Harnessing AI and fostering greater diversity in talent selection will be key to securing top performers over the next 10 years, according to leading pioneer of innovative recruitment technology, Oleeo.
Talent acquisition professionals must focus on transforming their techniques to hire top talent if they want to truly build diverse workforces fit for the challenges of 2020 and beyond.
Diversity challenges, talent shortfalls, growing demands from Senior Leadership teams, and fierce competition, have been identified as the biggest challenges for enterprise, meaning that the HR function needs to urgently adapt if it is to prosper.
Charles Hipps, CEO and Founder of Oleeo, explains:
“Talent is not missing, it’s out there waiting. Businesses looking to discover more diverse talent, need to explore more diverse sources and unleash the potential they hold. Venturing into new sources with AI can significantly save on both time and cost, by processing a lot more applications, and only recommending the best fit candidates, with diversity in mind, and bias eliminated.”
Modern leaders should consider intelligent selection techniques as being essential when looking to ease unconscious bias burdens. Algorithms can score candidates based on skills and competencies alone without human prejudice.
Recruiters also need to take a long-term approach when it comes to shaping the future of their businesses. By learning from real-time insights, they can be enabled to deliver continuous improvements in efficiency, compliance, and effectiveness. Ultimately, a smoother talent acquisition process will deliver positive results to the bottom line, while improved talent quality will deliver to the top line from day one.
Using gender de-biasing methodology to successfully remove gender redundant encoding and lower potential disparate impact scores are also key to democratising recruitment.
One pioneering way of delivering this is to incorporate technology into the traditional blind screening process. Oleeo has created an algorithm that identifies linguistic factors, such as differences in CV length, readability, and use of certain words, which easily lead to gender identification. Analysis of the average number of words and unique words used by male and female candidates across all sectors showed that female candidate CVs tend to be longer and use a greater variety of words.

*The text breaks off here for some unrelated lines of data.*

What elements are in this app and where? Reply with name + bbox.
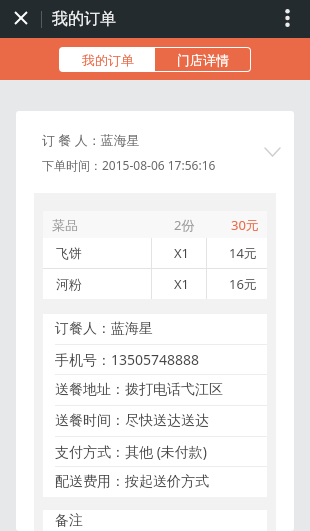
button[interactable]: Expand: [260, 140, 284, 164]
staticText: 支付方式：其他 (未付款): [55, 442, 208, 461]
button[interactable]: More options: [264, 0, 310, 38]
staticText: 14元: [229, 244, 257, 262]
staticText: 菜品: [52, 217, 78, 233]
staticText: 手机号：13505748888: [55, 350, 200, 369]
button[interactable]: 送餐时间：尽快送达送达: [43, 406, 267, 436]
staticText: 送餐地址：拨打电话弋江区: [55, 381, 223, 399]
staticText: 门店详情: [177, 52, 229, 68]
staticText: 30元: [231, 216, 259, 234]
staticText: 2份: [174, 216, 195, 234]
staticText: 订 餐 人：蓝海星: [42, 131, 140, 149]
button[interactable]: 送餐地址：拨打电话弋江区: [43, 375, 267, 405]
button[interactable]: 订餐人：蓝海星: [43, 314, 267, 344]
staticText: 我的订单: [52, 9, 116, 29]
staticText: 订餐人：蓝海星: [55, 320, 153, 338]
staticText: 配送费用：按起送价方式: [55, 473, 209, 491]
staticText: X1: [174, 244, 190, 262]
staticText: 飞饼: [56, 245, 82, 261]
button[interactable]: 配送费用：按起送价方式: [43, 467, 267, 497]
button[interactable]: 我的订单: [60, 48, 155, 71]
staticText: 下单时间：2015-08-06 17:56:16: [42, 157, 216, 173]
staticText: 备注: [55, 512, 83, 530]
button[interactable]: 手机号：13505748888: [43, 345, 267, 374]
button[interactable]: Close: [0, 0, 41, 38]
staticText: 16元: [229, 275, 257, 293]
staticText: 河粉: [56, 276, 82, 292]
staticText: 我的订单: [82, 52, 134, 68]
staticText: X1: [174, 275, 190, 293]
staticText: 送餐时间：尽快送达送达: [55, 412, 209, 430]
button[interactable]: 门店详情: [155, 48, 250, 71]
button[interactable]: 支付方式：其他 (未付款): [43, 437, 267, 466]
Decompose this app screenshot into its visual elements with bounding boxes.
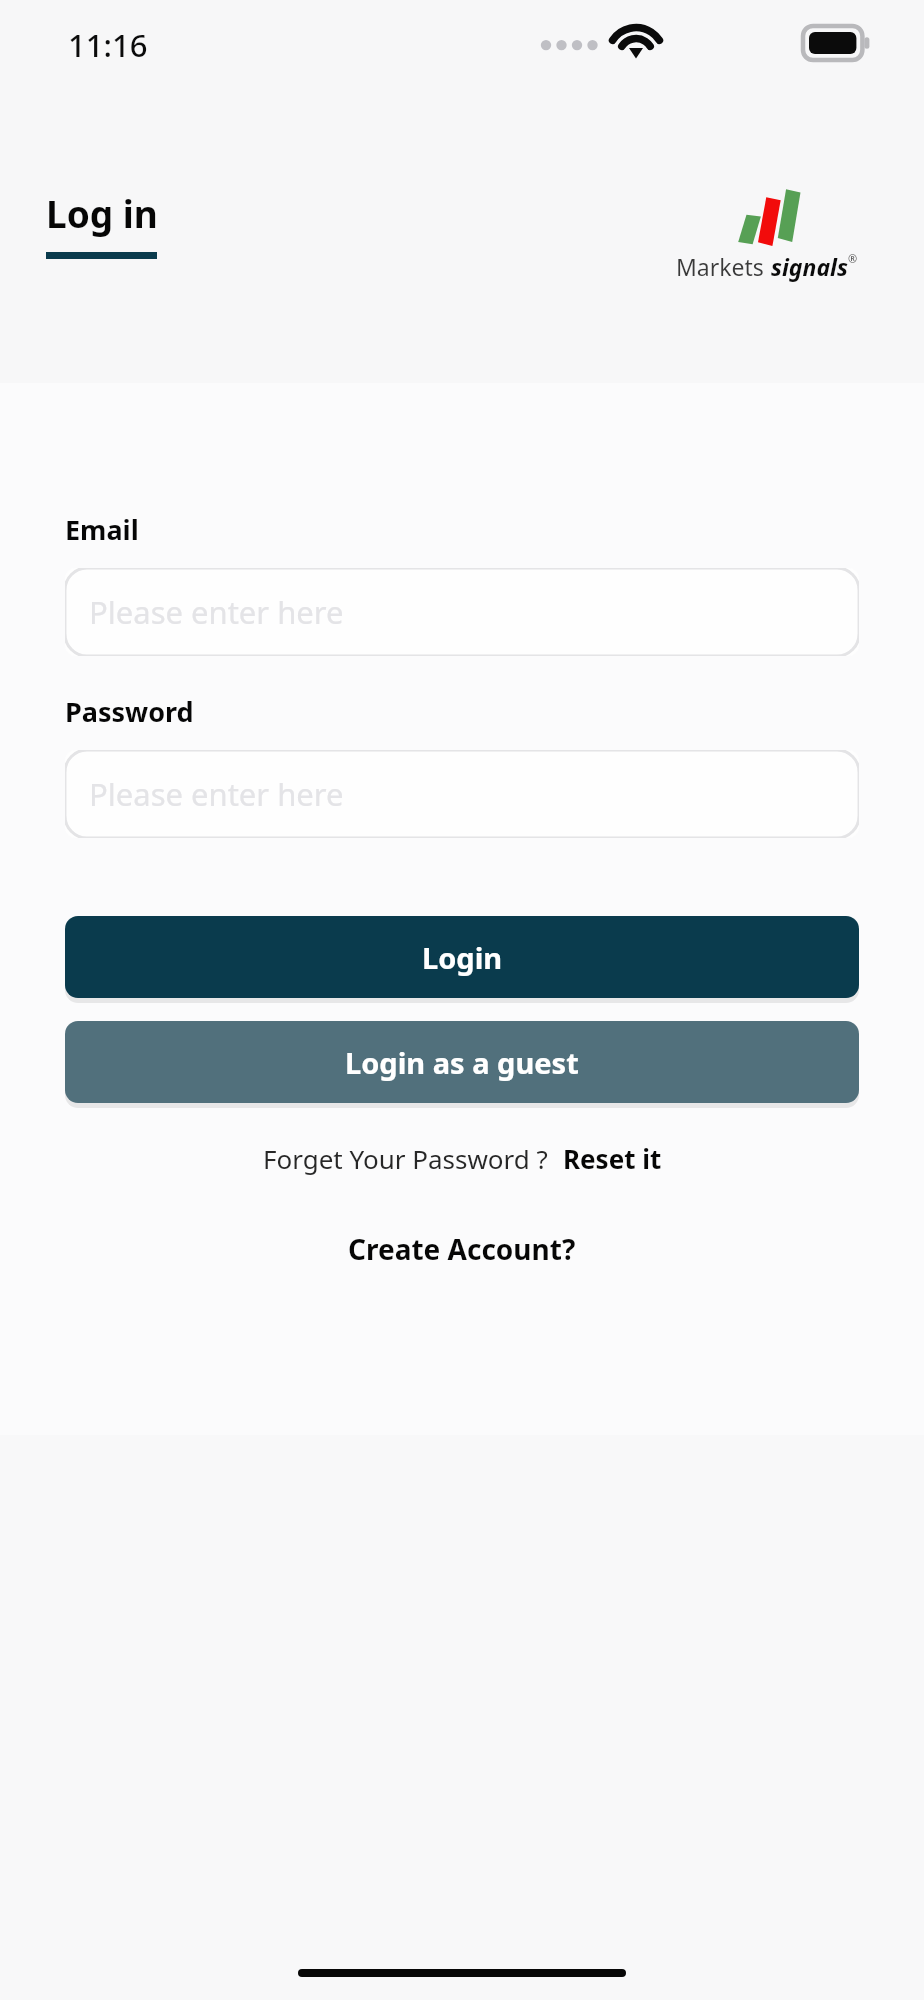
button[interactable]: Forget Your Password ? [65,1131,859,1186]
staticText: Log in [46,188,158,238]
staticText: Please enter here [89,773,344,815]
staticText: Password [65,693,194,730]
button[interactable]: Please enter here [65,568,859,656]
staticText: Create Account? [348,1230,576,1268]
button[interactable]: Create Account? [65,1220,859,1278]
staticText: ® [848,251,858,266]
staticText: Please enter here [89,591,344,633]
button[interactable]: Login as a guest [65,1021,859,1103]
staticText: Login as a guest [345,1043,579,1082]
staticText: 11:16 [68,24,148,66]
staticText: Email [65,511,139,548]
button[interactable]: Please enter here [65,750,859,838]
button[interactable]: Login [65,916,859,998]
staticText: Login [422,938,503,977]
staticText: signals [771,251,848,282]
staticText: Markets [676,251,764,282]
staticText: Reset it [563,1141,662,1176]
staticText: Forget Your Password ? [263,1141,548,1176]
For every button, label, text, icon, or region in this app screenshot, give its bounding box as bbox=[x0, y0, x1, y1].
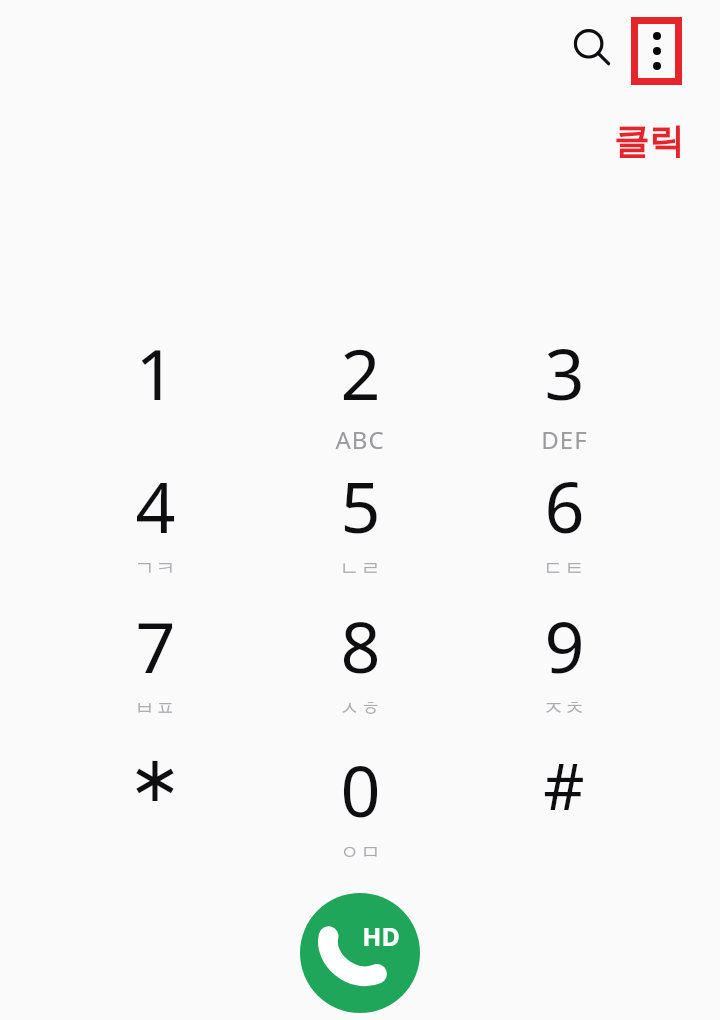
button[interactable]: 0 bbox=[260, 742, 460, 874]
button[interactable]: Search bbox=[566, 22, 618, 74]
staticText: 4 bbox=[135, 458, 176, 553]
staticText: 1 bbox=[135, 325, 176, 420]
staticText: HD bbox=[362, 919, 400, 953]
staticText: 7 bbox=[135, 598, 176, 693]
button[interactable]: More options bbox=[631, 17, 682, 85]
staticText: # bbox=[543, 742, 585, 829]
button[interactable]: 2 bbox=[260, 325, 460, 457]
staticText: 2 bbox=[340, 325, 381, 420]
button[interactable]: 9 bbox=[464, 598, 664, 730]
button[interactable]: 3 bbox=[464, 325, 664, 457]
staticText: 3 bbox=[544, 325, 585, 420]
button[interactable]: Call bbox=[300, 893, 420, 1013]
staticText: ㅇㅁ bbox=[339, 840, 381, 865]
staticText: DEF bbox=[541, 423, 588, 456]
button[interactable]: 1 bbox=[55, 325, 255, 457]
staticText: ㄷㅌ bbox=[543, 556, 585, 581]
staticText: ㅂㅍ bbox=[134, 696, 176, 721]
staticText: 8 bbox=[340, 598, 381, 693]
staticText: ABC bbox=[335, 423, 385, 456]
staticText: ㅈㅊ bbox=[543, 696, 585, 721]
staticText: ㅅㅎ bbox=[339, 696, 381, 721]
staticText: 클릭 bbox=[614, 119, 684, 163]
staticText: 0 bbox=[340, 742, 381, 837]
button[interactable]: 4 bbox=[55, 458, 255, 590]
button[interactable]: 8 bbox=[260, 598, 460, 730]
staticText: ∗ bbox=[128, 742, 182, 817]
button[interactable]: ∗ bbox=[55, 742, 255, 874]
button[interactable]: 5 bbox=[260, 458, 460, 590]
staticText: 6 bbox=[544, 458, 585, 553]
button[interactable]: 6 bbox=[464, 458, 664, 590]
button[interactable]: # bbox=[464, 742, 664, 874]
staticText: ㄱㅋ bbox=[134, 556, 176, 581]
staticText: ㄴㄹ bbox=[339, 556, 381, 581]
button[interactable]: 7 bbox=[55, 598, 255, 730]
staticText: 9 bbox=[544, 598, 585, 693]
staticText: 5 bbox=[340, 458, 381, 553]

Employers need to use intelligent systems which have learnt to disregard proper nouns and other gender identifiable language, in order for their recruiting to be truly fair and transparent.
At a time where equal opportunities are important, adopting tools and techniques such as these will mean that businesses can guarantee minority applicants are satisfying minimum criteria for interviews, whilst more accurately identifying the sources that generate high quality minority applicants.
“The automated cycle of recruitment means that there should be a better talent pool of candidates coming through that reflect the leaders of tomorrow. Clever data techniques will recommend candidates who unequivocally perform better and thereby deliver more revenue, profit, or stay longer in the business. It means that a company can go on to use algorithms based on how employees perform in the business, rather than what line managers decide at interview.”